These are prepared remarks, on A-30/S-1829, set to be delivered to the Senate Health, Human Services and Senior Citizens Committee, as well as the Assembly Appropriations Committee, this afternoon.
New Jersey Policy Perspective strongly supports A-30 because it begins to address one of the biggest problems facing our state, the alarming increase in extreme child poverty. This increase is well above the national average, and has continued even during the economic recovery. As you may be aware, we recently released a comprehensive report on this issue and the findings were startling. We found that the increase in extreme child poverty was largely a result of the state’s failure to support TANF (Temporary Assistance to Needy Children), which is the only basic assistance available for poor families.

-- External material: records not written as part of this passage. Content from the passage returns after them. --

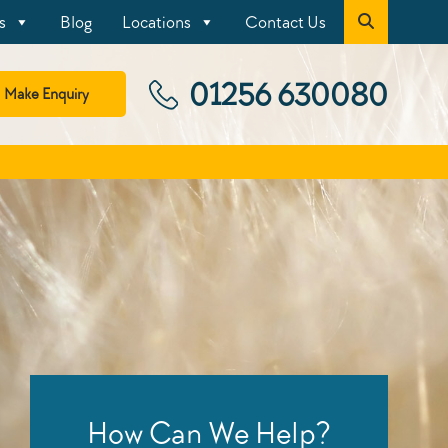
s
Blog
Locations
Contact Us
01256 630080
Make Enquiry
How Can We Help?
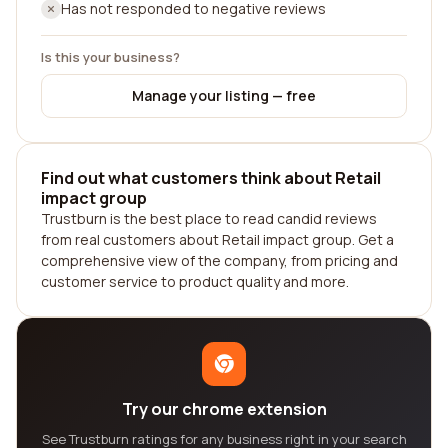
Has not responded to negative reviews
Is this your business?
Manage your listing — free
Find out what customers think about Retail
impact group
Trustburn is the best place to read candid reviews
from real customers about Retail impact group. Get a
comprehensive view of the company, from pricing and
customer service to product quality and more.
Try our chrome extension
See Trustburn ratings for any business right in your search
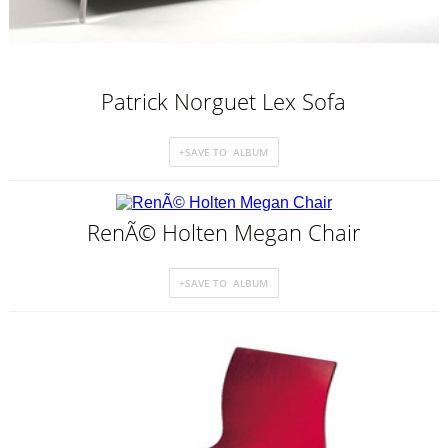
Patrick Norguet Lex Sofa
RenÃ© Holten Megan Chair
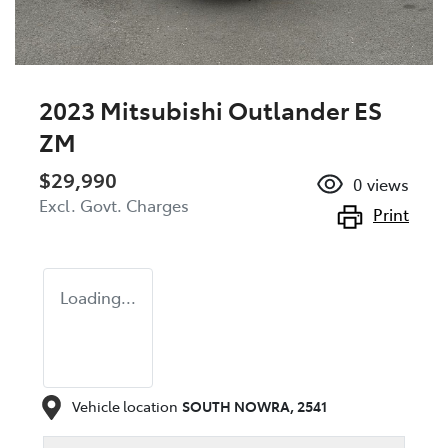
2023 Mitsubishi Outlander ES
ZM
$29,990
0
views
Excl. Govt. Charges
Print
Loading...
Vehicle location
SOUTH NOWRA
,
2541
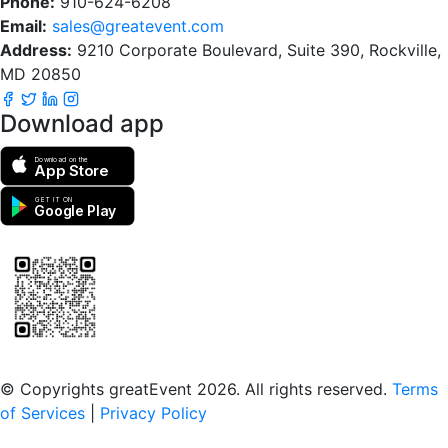
Phone:
910-624-6208
Email:
sales@greatevent.com
Address:
9210 Corporate Boulevard, Suite 390, Rockville,
MD 20850
Download app
Download on the
App Store
GET IT ON
Google Play
Scan to download the greatEvent app
© Copyrights greatEvent 2026. All rights reserved.
Terms
of Services
|
Privacy Policy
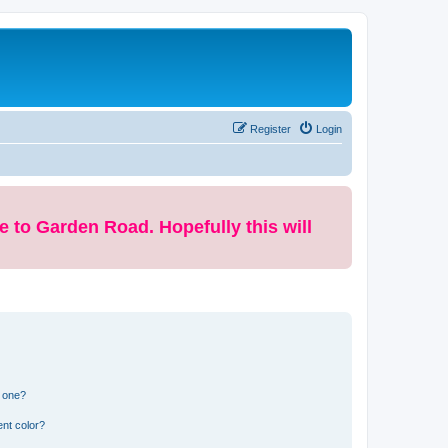
Register
Login
e to Garden Road. Hopefully this will
n one?
nt color?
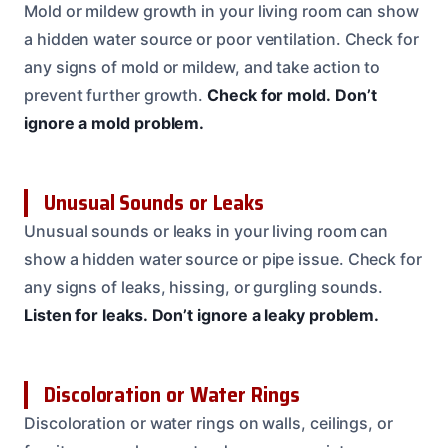
Mold or mildew growth in your living room can show
a hidden water source or poor ventilation. Check for
any signs of mold or mildew, and take action to
prevent further growth.
Check for mold.
Don’t
ignore a mold problem.
Unusual Sounds or Leaks
Unusual sounds or leaks in your living room can
show a hidden water source or pipe issue. Check for
any signs of leaks, hissing, or gurgling sounds.
Listen for leaks.
Don’t ignore a leaky problem.
Discoloration or Water Rings
Discoloration or water rings on walls, ceilings, or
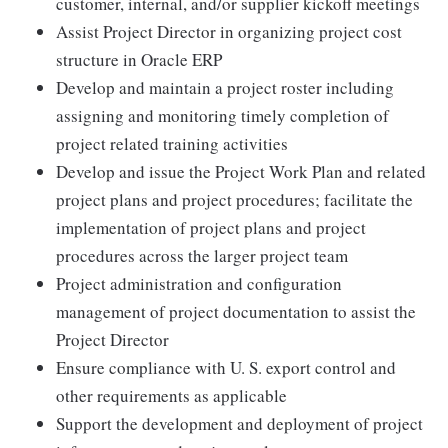
customer, internal, and/or supplier kickoff meetings
Assist Project Director in organizing project cost
structure in Oracle ERP
Develop and maintain a project roster including
assigning and monitoring timely completion of
project related training activities
Develop and issue the Project Work Plan and related
project plans and project procedures; facilitate the
implementation of project plans and project
procedures across the larger project team
Project administration and configuration
management of project documentation to assist the
Project Director
Ensure compliance with U. S. export control and
other requirements as applicable
Support the development and deployment of project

The TANF cash benefit, which is $424 a month for a family of three, has not been increased in 29 years. Ronald Reagan was still president, and the Bangles’ “Walk Like an Egyptian” was the top hit of the day. Because it’s been so long since the benefit has been adjusted, its value has been cut in half due to inflation, and it has gone from 61% of the federal poverty level in 1981 to only 25% of the poverty level today.
Since eligibility is based on the TANF benefit, far fewer poor children are eligible for any assistance. Whereas in the past, most poor children received help, today over 80 percent do not received any assistance. Unless something is done soon, TANF will cease to be a viable safety net for children.
What makes this particularly disturbing is that this is occurring at the same time the state has been granting hundreds of millions of dollars in tax credits to some of the biggest corporations in the state in response to the state’s weak economy, even though that same economy is also hurting struggling families.
Giving all children a shot at success is not only the right moral choice, it’s a much better investment. The newest research shows that poverty costs New Jersey $13 billion each year in reduced productivity, increased crime and poorer health outcomes.
We either pay now or pay much more later.
There is no question that the TANF benefit is woefully inadequate, even by the state’s own standards. Since 2003, the Department of Human Services has established a standard for decency that takes into account real needs of a family including the cost of housing. That standard is now $2700 for a family of three, seven times higher then the current TANF benefit level.
New Jersey also has fallen far behind many other states in the TANF benefit. It now has the lowest benefit by far in the northeast and the 10th lowest in the nation when the cost of housing is considered. We should all be embarrassed that the New Jersey TANF benefit fails to supports children as well as much poorer states like West Virginia and Kentucky.
The low grant level along with other restrictions in TANF has also made it unresponsive to real needs in our state. While there have been major increases in unemployment and the child poverty rate, the TANF enrollment rate has gone down substantially – exactly the opposite of what you would expect.
TANF’s decreasing eligibility levels also mean much less economic opportunity for the parents which is needed to lift them out of poverty. TANF offers education and training programs, as well as support services like child care and transportation, that promote economic independence. TANF also offers emergency assistance such as for housing which parents need on a temporary basis before they can resume employment. But most parents below the poverty level are not eligible for any of these supports because, like most poor children, they are not eligible for TANF. In effect we treat most poor families as if they do not exist.
The research shows that many families go in and out of poverty depending on their employment situation. The trick is to provide the supports that families need while they are working to prevent dependence and the temporary assistance they need when they lose their job or other income. Although it could be better, the state has made substantial improvements in supports for working families such as in increasing the state EITC and expanding Medicaid. However where the state has completely failed is helping the poorest families who are unemployed and have no income at all. A-30 begins to fill this real need and extend the ladder of opportunity to all New Jerseyans.